Extracted page text data
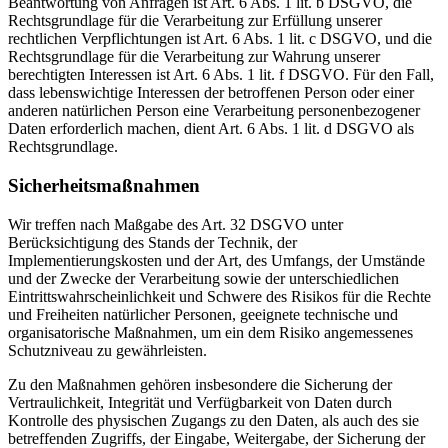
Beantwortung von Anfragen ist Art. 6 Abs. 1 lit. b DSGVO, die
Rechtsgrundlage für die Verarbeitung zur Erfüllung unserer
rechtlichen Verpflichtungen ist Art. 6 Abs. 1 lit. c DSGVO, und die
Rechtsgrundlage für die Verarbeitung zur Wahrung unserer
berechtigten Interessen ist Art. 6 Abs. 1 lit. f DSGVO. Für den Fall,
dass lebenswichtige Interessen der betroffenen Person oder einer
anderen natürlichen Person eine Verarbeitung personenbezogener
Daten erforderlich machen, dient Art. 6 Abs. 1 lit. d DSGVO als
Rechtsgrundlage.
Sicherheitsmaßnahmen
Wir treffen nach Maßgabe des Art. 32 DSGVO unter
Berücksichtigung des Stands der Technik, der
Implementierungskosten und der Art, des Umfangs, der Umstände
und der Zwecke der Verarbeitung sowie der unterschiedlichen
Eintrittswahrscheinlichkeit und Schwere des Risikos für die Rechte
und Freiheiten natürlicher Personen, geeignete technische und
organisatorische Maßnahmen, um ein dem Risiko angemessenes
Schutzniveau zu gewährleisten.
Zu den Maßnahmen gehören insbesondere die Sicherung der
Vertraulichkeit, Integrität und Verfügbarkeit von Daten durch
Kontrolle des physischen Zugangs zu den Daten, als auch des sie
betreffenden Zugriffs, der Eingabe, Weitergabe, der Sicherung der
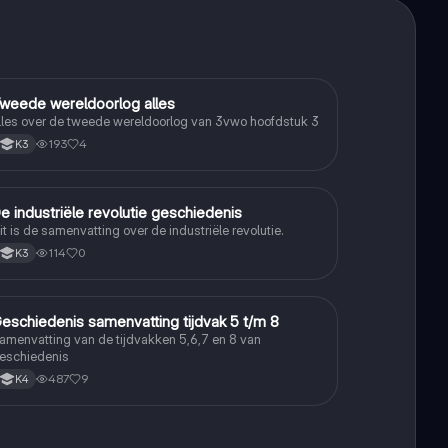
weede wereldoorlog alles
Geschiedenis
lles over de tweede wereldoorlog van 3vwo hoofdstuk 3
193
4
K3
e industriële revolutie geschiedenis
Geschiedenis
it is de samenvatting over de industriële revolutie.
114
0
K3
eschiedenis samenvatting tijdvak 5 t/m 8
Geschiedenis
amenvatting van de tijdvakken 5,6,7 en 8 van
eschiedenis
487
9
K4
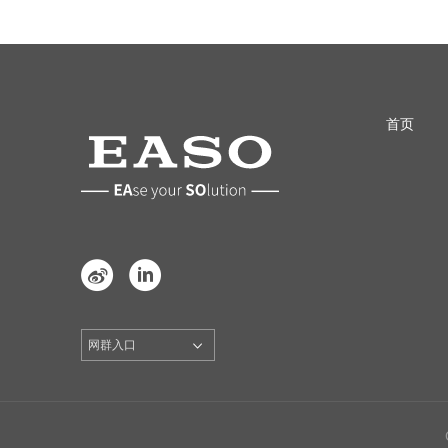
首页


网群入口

--
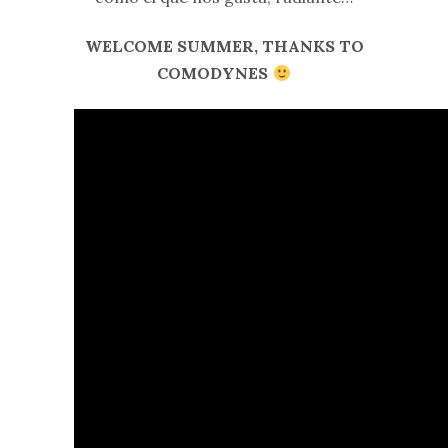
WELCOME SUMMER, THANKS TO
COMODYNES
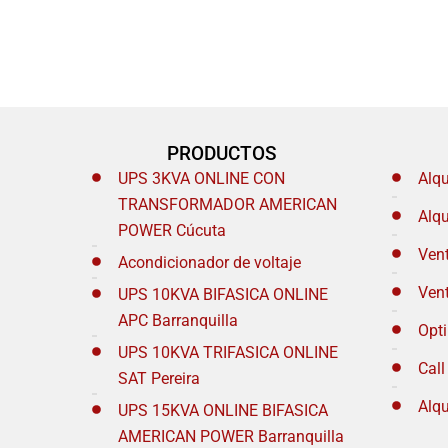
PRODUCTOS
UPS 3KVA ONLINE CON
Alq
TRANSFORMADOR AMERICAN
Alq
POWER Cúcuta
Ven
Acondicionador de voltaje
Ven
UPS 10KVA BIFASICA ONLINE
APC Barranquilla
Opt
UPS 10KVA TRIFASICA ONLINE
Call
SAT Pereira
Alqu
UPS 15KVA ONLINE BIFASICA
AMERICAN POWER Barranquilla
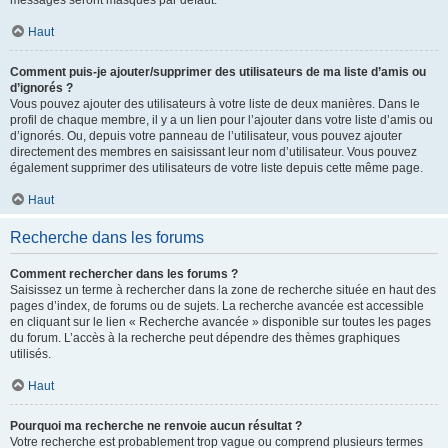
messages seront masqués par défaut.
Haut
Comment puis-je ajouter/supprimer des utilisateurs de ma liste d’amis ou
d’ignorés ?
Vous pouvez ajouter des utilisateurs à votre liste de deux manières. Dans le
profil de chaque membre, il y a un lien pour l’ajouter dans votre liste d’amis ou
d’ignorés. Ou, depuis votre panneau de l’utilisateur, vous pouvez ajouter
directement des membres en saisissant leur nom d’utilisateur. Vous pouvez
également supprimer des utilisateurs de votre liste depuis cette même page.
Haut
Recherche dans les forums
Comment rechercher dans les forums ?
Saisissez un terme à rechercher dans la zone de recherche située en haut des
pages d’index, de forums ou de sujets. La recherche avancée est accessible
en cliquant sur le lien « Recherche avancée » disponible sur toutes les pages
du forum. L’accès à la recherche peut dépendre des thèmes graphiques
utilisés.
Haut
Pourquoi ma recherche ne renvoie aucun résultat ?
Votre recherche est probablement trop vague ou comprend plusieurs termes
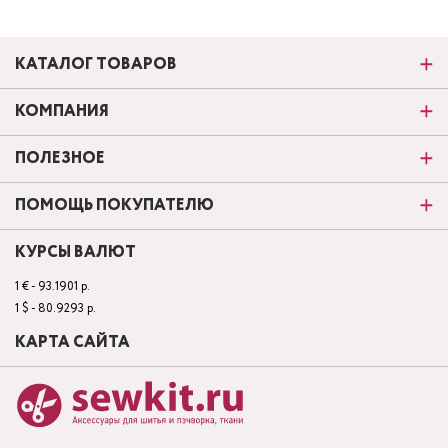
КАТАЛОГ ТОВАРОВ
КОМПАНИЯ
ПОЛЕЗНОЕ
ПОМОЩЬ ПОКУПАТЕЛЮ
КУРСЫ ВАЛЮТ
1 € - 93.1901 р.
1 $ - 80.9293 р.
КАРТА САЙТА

## TASK REQUIREMENTS
Copy, exactly and only, the lines above that begin with the one containing "Sicherheitsmaßnahmen" and finish with the one containing "und der Zwecke".

## TASK OUTPUT
Sicherheitsmaßnahmen
Wir treffen nach Maßgabe des Art. 32 DSGVO unter
Berücksichtigung des Stands der Technik, der
Implementierungskosten und der Art, des Umfangs, der Umstände
und der Zwecke der Verarbeitung sowie der unterschiedlichen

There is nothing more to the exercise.